Bali Tribune, Selasa 17 Juli 2018
Diposting : 19 December 2017 18:14
Redaksi - Bali Tribune
pencurian
Keterangan Gambar: 
IPTU Aan Saputra RA memperlihatkan barang bukti dan tersangka

BALI TRIBUNE - Muhammad Firdaus Arizal (23) ditangkap anggota Reskrim Polsek Denpasar Barat (Denbar) di Jalan Karimata Jember, Jawa Timur, Sabtu (16/12) siang. Ia dikejar hingga ke Jember karena mencuri dua HP milik temannya di Kos-kosan Jalan Pura Demar Gang Pengadilan Agama, Denpasar. 

Menariknya, modus melancarkan aksinya tersangka ini berpura-pura menginap lalu mengambil HP rekannya saat sedang tidur.
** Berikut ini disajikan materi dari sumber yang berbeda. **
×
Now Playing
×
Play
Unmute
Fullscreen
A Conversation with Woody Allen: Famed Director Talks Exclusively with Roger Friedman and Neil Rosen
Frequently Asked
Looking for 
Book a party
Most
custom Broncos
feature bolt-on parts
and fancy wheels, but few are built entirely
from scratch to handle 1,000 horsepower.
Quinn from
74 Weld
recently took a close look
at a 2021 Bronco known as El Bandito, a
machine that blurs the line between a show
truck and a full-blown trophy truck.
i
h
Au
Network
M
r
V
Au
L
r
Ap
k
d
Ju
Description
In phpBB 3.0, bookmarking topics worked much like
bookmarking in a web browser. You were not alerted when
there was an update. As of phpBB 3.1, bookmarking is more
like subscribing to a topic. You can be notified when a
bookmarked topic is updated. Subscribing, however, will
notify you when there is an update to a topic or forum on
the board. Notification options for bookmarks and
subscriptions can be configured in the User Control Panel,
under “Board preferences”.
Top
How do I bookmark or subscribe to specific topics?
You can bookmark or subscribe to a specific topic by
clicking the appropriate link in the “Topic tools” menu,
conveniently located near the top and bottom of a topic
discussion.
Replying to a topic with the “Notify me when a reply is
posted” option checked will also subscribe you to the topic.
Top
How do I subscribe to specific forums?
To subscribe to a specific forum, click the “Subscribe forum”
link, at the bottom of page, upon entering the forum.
Kanit Reskrim Polsek Denbar, IPTU Aan Saputra RA, SIk., MH menerangkan, aksi pencurian oleh tersangka asal Jember ini saat dirinya numpang tidur di kamar kosan korban. Pelaku menginap selama tiga hari, saat terbangun ia melihat dua HP milik korban merek Samsuk J 7 dan Oppo F5 dan langsung mengambilnya. Korban yang tidak handphonenya itu kemudian menanyakan kepada tersangka, tapi tersangka saat itu justru mengelak dan mengaku juga kehilangan HP.  "Karena mengira terjadi pencurian, korban kemudian melaporkannya ke Polsek Denbar. 

Bahkan untuk menutupi aibnya tersangka ini justru ikut melapor kasus kehilangan HP-nya dia juga," ungkapnya siang kemarin.
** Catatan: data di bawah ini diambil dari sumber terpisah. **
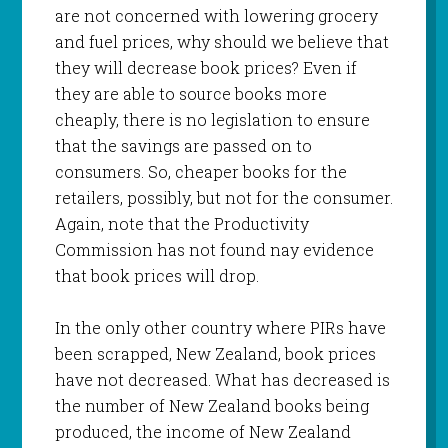
are not concerned with lowering grocery
and fuel prices, why should we believe that
they will decrease book prices? Even if
they are able to source books more
cheaply, there is no legislation to ensure
that the savings are passed on to
consumers. So, cheaper books for the
retailers, possibly, but not for the consumer.
Again, note that the Productivity
Commission has not found nay evidence
that book prices will drop.
In the only other country where PIRs have
been scrapped, New Zealand, book prices
have not decreased. What has decreased is
the number of New Zealand books being
produced, the income of New Zealand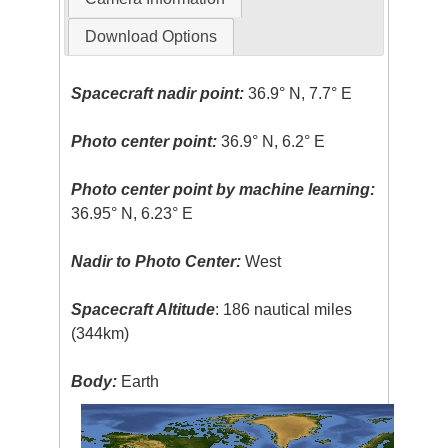
Download Options
Spacecraft nadir point:
36.9° N, 7.7° E
Photo center point:
36.9° N, 6.2° E
Photo center point by machine learning:
36.95° N, 6.23° E
Nadir to Photo Center:
West
Spacecraft Altitude
: 186 nautical miles
(344km)
Body:
Earth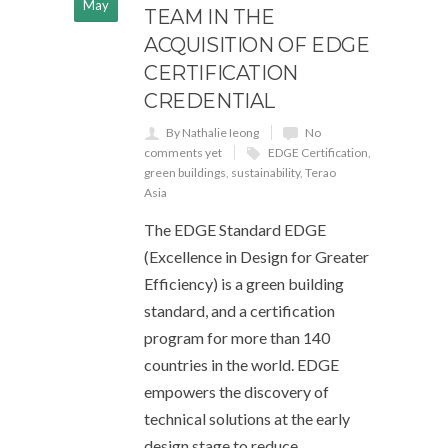
May
TEAM IN THE
ACQUISITION OF EDGE
CERTIFICATION
CREDENTIAL
By Nathalie Ieong
No
comments yet
EDGE Certification
,
green buildings
,
sustainability
,
Terao
Asia
The EDGE Standard EDGE
(Excellence in Design for Greater
Efficiency) is a green building
standard, and a certification
program for more than 140
countries in the world. EDGE
empowers the discovery of
technical solutions at the early
design stage to reduce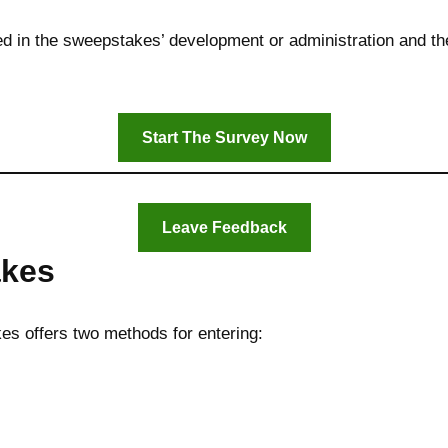
d in the sweepstakes’ development or administration and thei
Start The Survey Now
Leave Feedback
akes
s offers two methods for entering:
Dalam laporan korban dan tersangka ini, masing-masing kehilangan HP dengan total 3 buah. Selanjutnya, antara korban dan tersangka kembali ke kosannya. Terungkapnya aksi ini saat tersangka tidak sadar mengeluarkan HP yang diakui hilang. Sehingga korban pun menaruh curiga terhadap tersangka. Sadar akan ulannya, tersangka kemudian kabur ke Jember. Atas informasi itu, korban kemudian melaporkan orang yang dicudlrigai itu ke Polsek Denbar selanjutnya anggota memburuh tersangka.  

"Tersangka ini ketakutan saat kepergok HPnya masih dipegang. Sehingga ia langsung kabur menggunakan ojek dan nyebrang ke Banyuwangi. Atas dasar itulah kita kemudian menelusuri keberadaan tersangka," terang Aan.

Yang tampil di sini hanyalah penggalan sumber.